Le fait que le service FranceConnect fonctionne déjà, qu’il ait récemment obtenu de l’ANSSI la reconnaissance d’un niveau élevé d’authentification au sens du Règlement eIDAS, qu’il définisse le format dit « pivot » des données à transmettre par chacun des fournisseurs d’identité, permettra à l’avenir un recours des plus étendus à l’identité numérique issue de la CNIe.

M.  Philippe Latombe, rapporteur. Si je vous entends bien, la CNIe laissera à son détenteur le choix de son fournisseur d’identité, un fournisseur public ou privé ?

M. Yann Haguet. Techniquement, rien du moins ne s’y oppose. Il reviendra à la réglementation de préciser le dispositif, les conditions d’utilisation du conteneur et celles de l’agrément donné aux fournisseurs d’identité.

M.  Philippe Latombe, rapporteur. La semaine dernière, Mme Valérie Péneau, inspectrice générale de l’administration, directrice du programme interministériel France Identité numérique, nous expliquait que, de son point de vue, aucun marché ne se dessinait pour une identité numérique privée. L’identité numérique lui paraissait ressortir exclusivement à la mission régalienne de l’État.

Votre analyse contredit apparemment la sienne. Pensez-vous qu’il y ait place pour un marché privé de l’identité numérique ?

M. Yann Haguet. Je m’appuierai sur l’expérience d’IN Groupe à l’exportation. M. Romain Galesne-Fontaine le signalait, nous déployons l’identité numérique ailleurs qu’en France, notamment à Monaco. Notre pratique montre qu’une place existe tant pour un fournisseur d’identité régalien, autrement dit public, que pour des fournisseurs privés ou semi-privés.

Un fournisseur d’identité public garantit le niveau de sécurité le plus élevé. Il s’accorde avec le principe de gratuité qui, souvent, concerne la fourniture de l’identité ainsi que l’accès aux services publics.

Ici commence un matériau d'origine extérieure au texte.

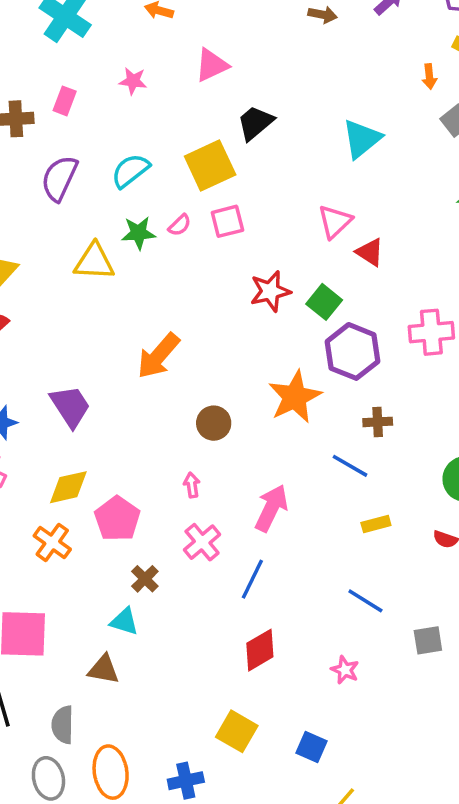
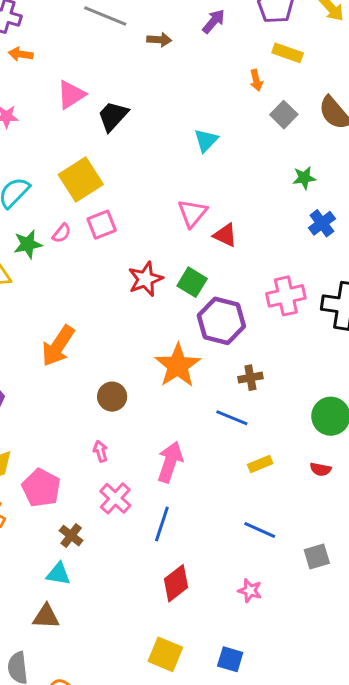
black trapezoid: (255, 123) -> (113, 116), moved
cyan triangle: (362, 139) -> (206, 140), size x0.7

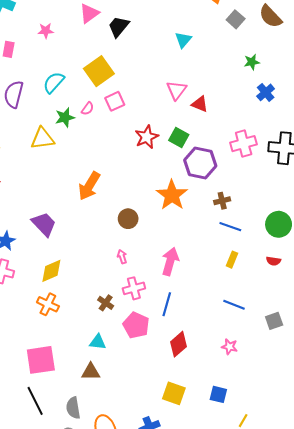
blue line: (232, 418) -> (230, 227), moved
yellow rectangle: (260, 464) -> (232, 260), turned -42
pink pentagon: (41, 488) -> (136, 325), moved
pink cross: (115, 498) -> (134, 288), turned 35
brown cross: (71, 536) -> (106, 303), moved

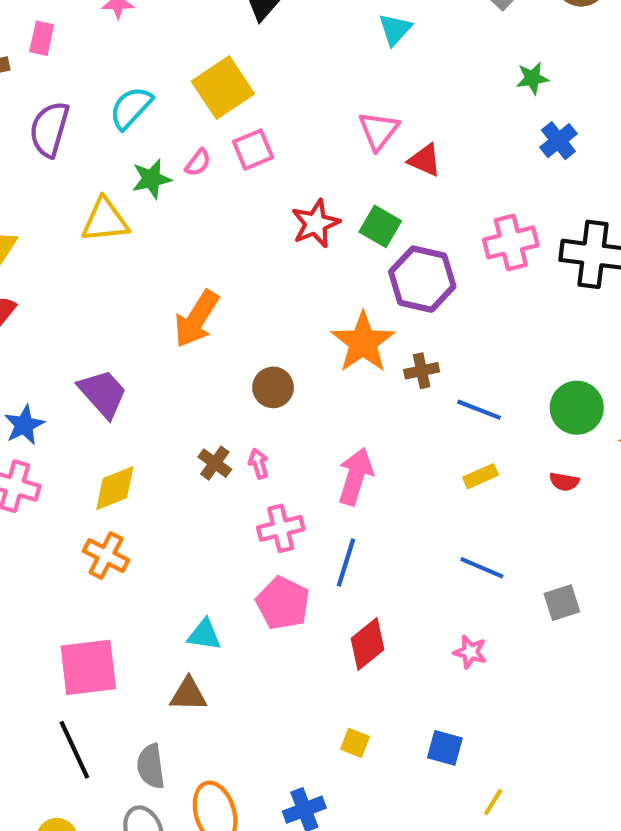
brown cross: (222, 201) -> (422, 371), moved
yellow rectangle: (232, 260) -> (480, 476), turned 42
brown cross: (106, 303) -> (215, 463), moved
yellow square: (174, 393) -> (355, 743), size x0.6

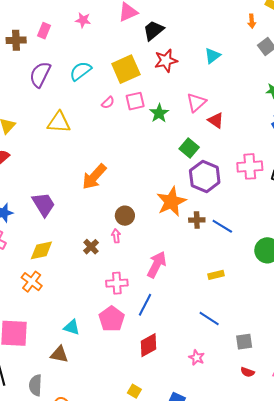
green star: (151, 179) -> (159, 113), moved, turned -30
red star: (316, 223) -> (166, 61), moved
blue line: (479, 410) -> (222, 226), moved
pink arrow: (259, 464) -> (116, 236), moved
red semicircle: (564, 482) -> (247, 372), moved

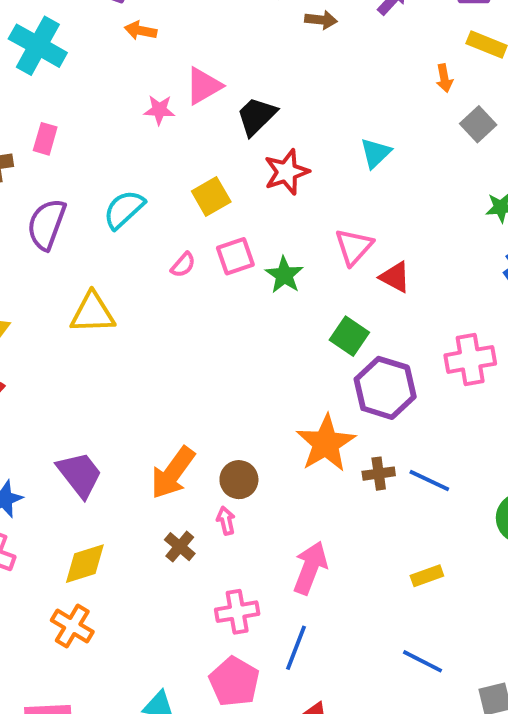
pink star: (83, 20) -> (159, 110), moved
yellow square: (126, 69) -> (211, 196), size x0.7
orange arrow: (94, 177) -> (173, 473), moved

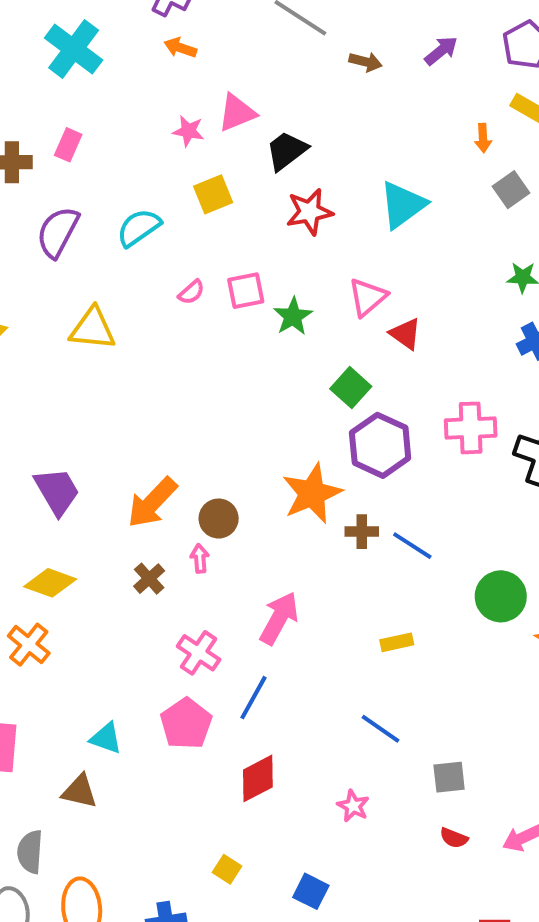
cyan triangle: (376, 153) -> (403, 205), size x1.5
yellow square: (211, 196) -> (213, 194), moved
yellow diamond: (85, 564) -> (50, 583), turned 30
pink cross: (237, 612) -> (199, 653), turned 36

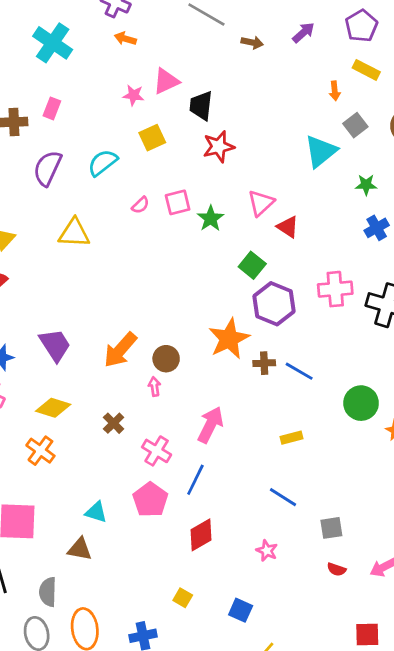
black trapezoid: (287, 151) -> (201, 106), turned -44
cyan triangle: (403, 205) -> (321, 151), moved
brown cross: (149, 579) -> (114, 423), moved

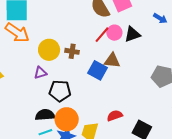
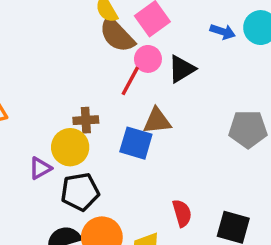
pink circle: (114, 33) -> (148, 59), moved
yellow circle: (49, 50) -> (70, 147), moved
red semicircle: (115, 116) -> (182, 213), turned 105

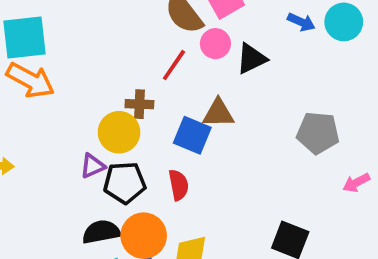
red line: (130, 81) -> (174, 65), moved
purple triangle: (40, 168) -> (92, 166), moved
red semicircle: (182, 213) -> (179, 185), moved

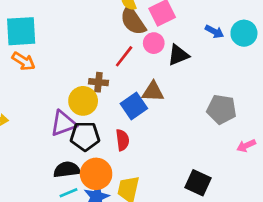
orange arrow: (30, 80) -> (24, 61), size x0.7
blue square: (192, 135) -> (134, 106), turned 30
purple triangle: (92, 166) -> (63, 123), size x1.5

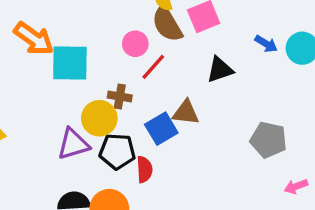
cyan square: (21, 31) -> (70, 63), moved
pink circle: (154, 43) -> (135, 44), moved
orange arrow: (24, 61) -> (34, 39), moved, size x1.4
black pentagon: (85, 136) -> (117, 151), moved

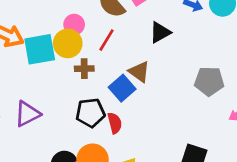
pink circle: (135, 44) -> (74, 25), moved
brown triangle: (186, 113) -> (139, 72), turned 40
yellow circle: (99, 118) -> (68, 43), moved
purple triangle: (73, 144) -> (27, 114), moved

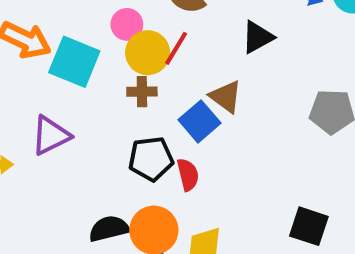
yellow circle: (68, 43) -> (148, 53), moved
cyan square: (40, 49) -> (74, 62), turned 32
purple triangle: (27, 114) -> (51, 135), moved

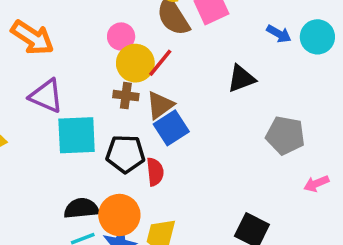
black triangle: (258, 37) -> (241, 78), moved
cyan square: (74, 62) -> (77, 135), moved, turned -33
brown triangle: (226, 97) -> (160, 105), moved, turned 40
purple triangle: (51, 135) -> (46, 96), moved, turned 42

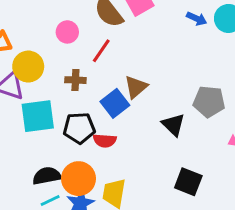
yellow circle: (135, 63) -> (28, 67), moved
black triangle: (241, 78) -> (173, 125), moved, turned -50
brown triangle: (160, 105) -> (136, 87), moved
red semicircle: (155, 172) -> (105, 141), turned 105

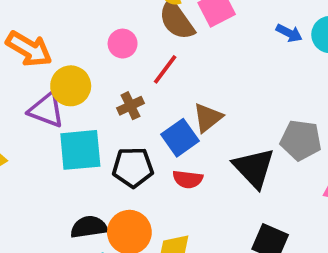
brown cross: (75, 80) -> (130, 106), turned -30
black triangle: (173, 125) -> (254, 168), size x1.4
red semicircle: (105, 141) -> (188, 179), moved

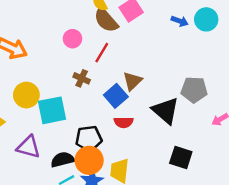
yellow circle: (71, 86) -> (26, 95), moved
brown cross: (130, 106) -> (82, 78), turned -35
purple triangle: (46, 110) -> (28, 147), moved
black pentagon: (133, 167) -> (89, 139), moved

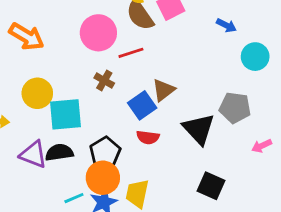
cyan circle: (206, 19) -> (255, 57), moved
pink circle: (72, 39) -> (98, 33), size x1.6
red line: (102, 53) -> (131, 53), turned 35
black pentagon: (89, 139) -> (105, 152), turned -30
black semicircle: (63, 160) -> (59, 152), moved

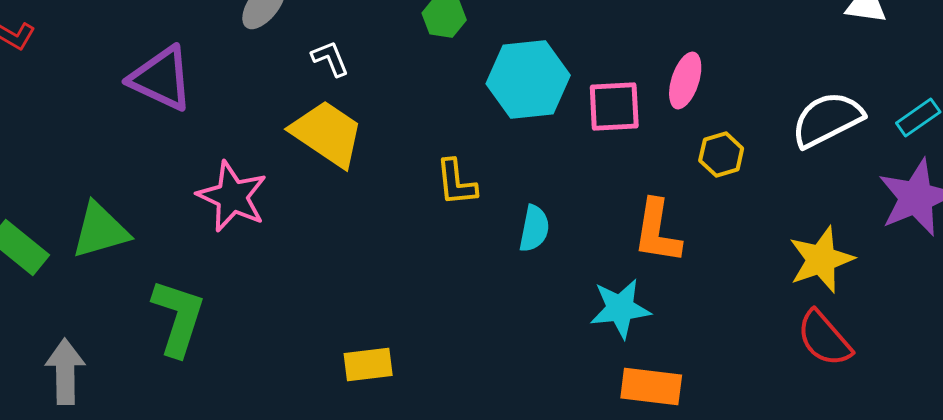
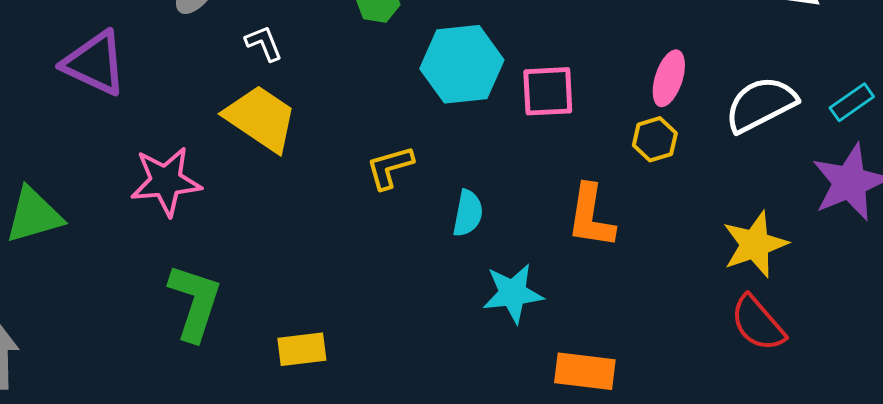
pink ellipse: (685, 80) -> (669, 78), moved
yellow L-shape: (456, 182) -> (390, 167), turned 80
pink star: (232, 196) -> (166, 181), turned -30
cyan star: (620, 308) -> (513, 293), moved
green L-shape: (178, 318) -> (195, 302), moved

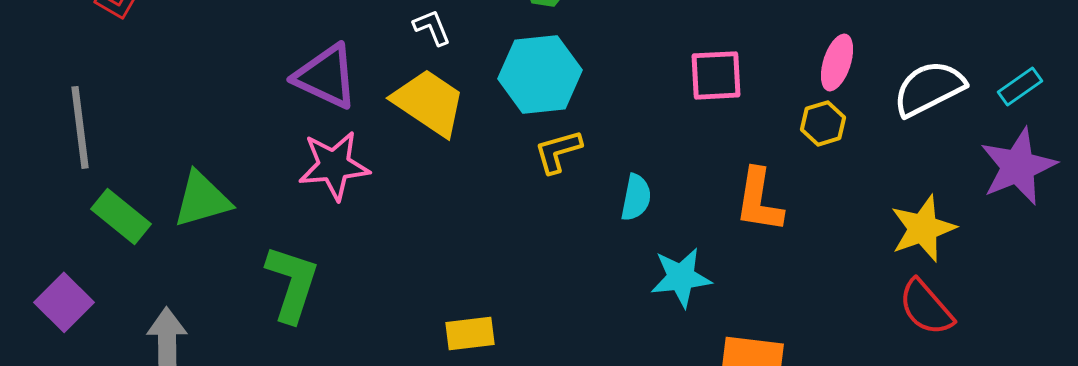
purple triangle: (95, 63) -> (326, 76), moved
cyan hexagon: (462, 64) -> (540, 74), moved
green L-shape: (195, 302) -> (292, 283), moved

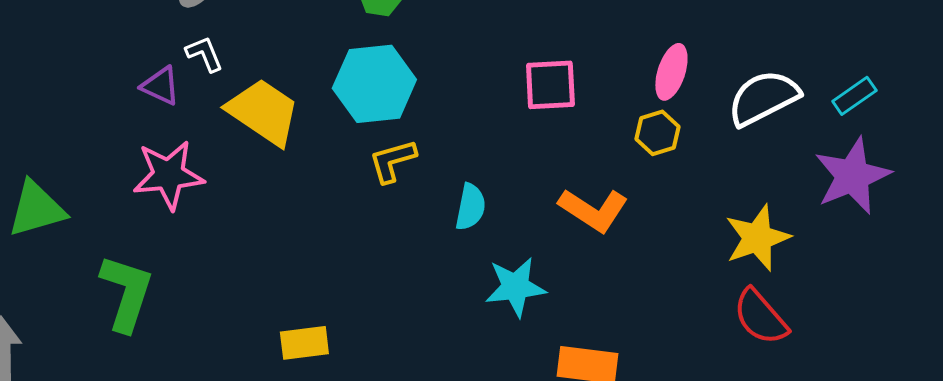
white L-shape: (432, 27) -> (204, 54), moved
purple triangle: (326, 76) -> (160, 86), size x0.6
orange L-shape: (759, 200) -> (593, 210), turned -66

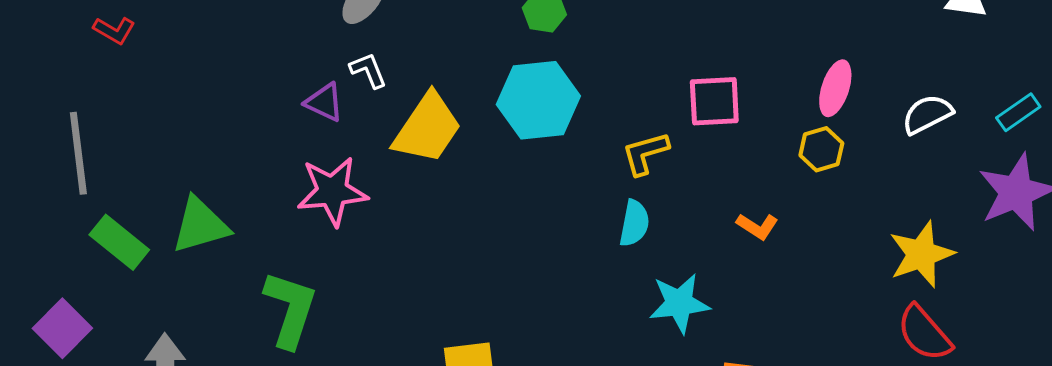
white semicircle: (763, 98) -> (927, 114), size x0.7
yellow trapezoid: (263, 112) -> (427, 128), turned 90
yellow L-shape: (392, 161) -> (645, 153), moved
orange L-shape: (593, 210) -> (757, 226), size x0.6

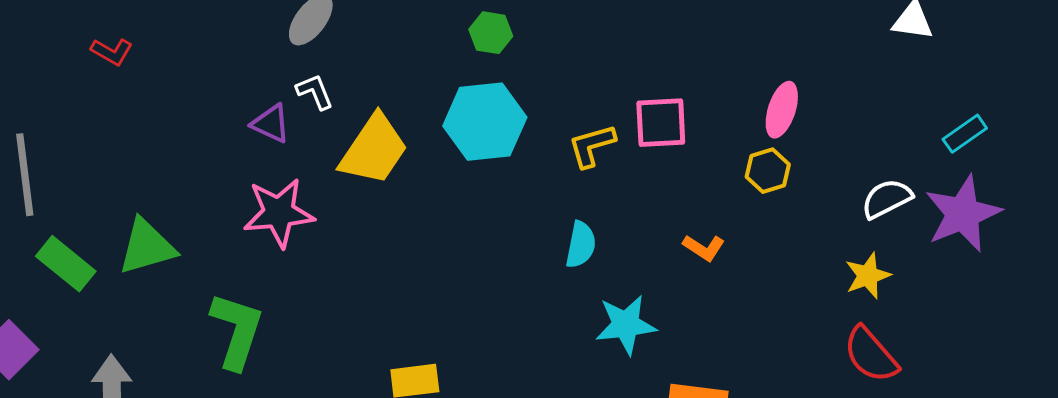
red L-shape: (114, 30) -> (112, 52), moved
white semicircle: (927, 114) -> (887, 199), moved
yellow L-shape: (645, 153) -> (592, 146), moved
yellow star: (921, 254) -> (868, 276), size x0.7

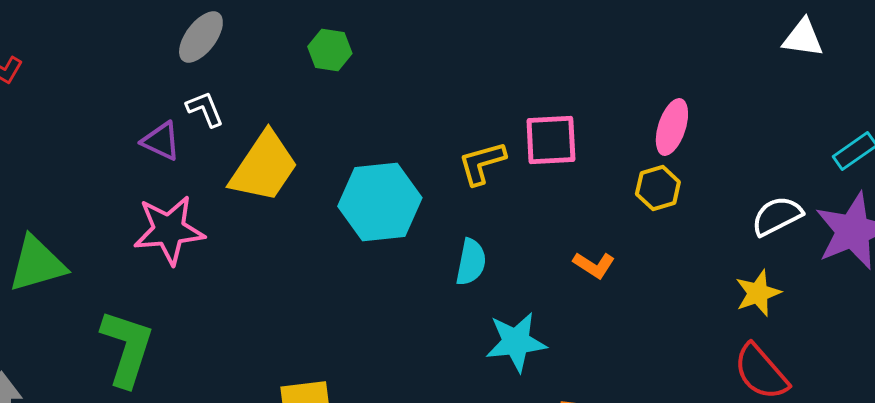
green hexagon: (491, 33) -> (330, 50), moved
cyan hexagon: (485, 122) -> (380, 202), moved

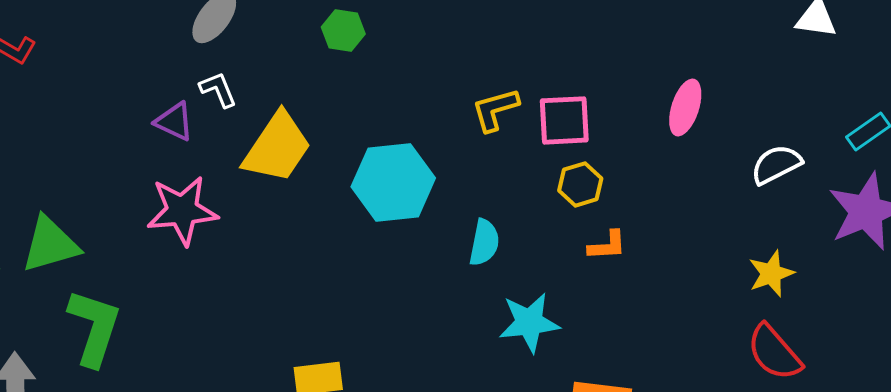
yellow L-shape: (482, 163) -> (495, 109), moved
yellow hexagon: (658, 188) -> (580, 184), moved
white semicircle: (777, 216) -> (776, 164), moved
orange L-shape: (594, 265) -> (607, 245), turned -36
green L-shape: (127, 348) -> (94, 327), moved

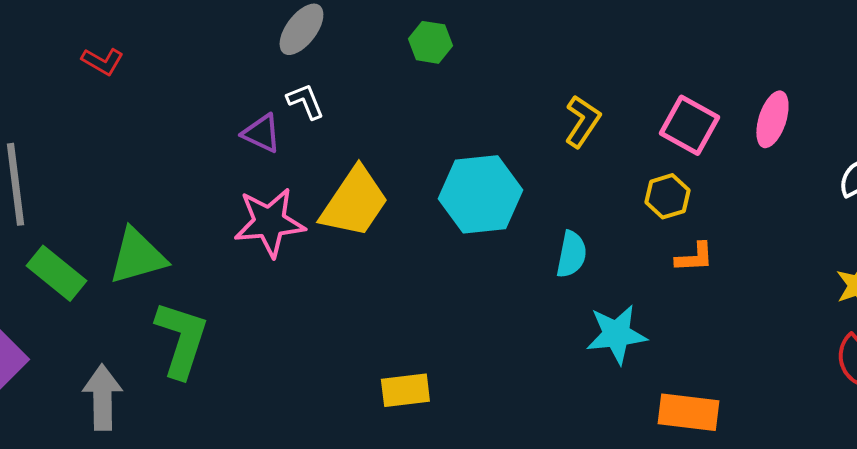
yellow L-shape: (495, 109) -> (582, 121), turned 140
pink square: (564, 120) -> (689, 125), moved, turned 32
yellow trapezoid: (277, 147) -> (354, 202), moved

Il n’en reste pas moins envisageable d’autoriser un système de fournisseurs privés ou semi-privés. Il existe dans certains pays. En France, La Poste, voire IN Groupe, pourraient revêtir cette qualité. Un tel système implique que les fournisseurs d’identité s’engagent à donner l’accès à des portails de services publics, au moins à un niveau de sécurité substantiel, par exemple, pour le paiement des impôts. Ils se rémunèrent alors auprès des fournisseurs de services en ligne qui recourent à l’identité numérique.

M. Romain Galesne-Fontaine. Pour compléter ce propos, j’estime qu’il serait opportun de reprendre les différentes études économiques qui ont concerné le sujet, à la lumière de la survenue de la crise sanitaire et des conséquences qu’elle entraîne. Sans doute ne mesurons-nous pas pleinement combien la situation que nous vivons depuis plus d’un an provoque une accélération de la mutation numérique de nos modes de vie, qu’il s’agisse des usages privés ou des pratiques professionnelles.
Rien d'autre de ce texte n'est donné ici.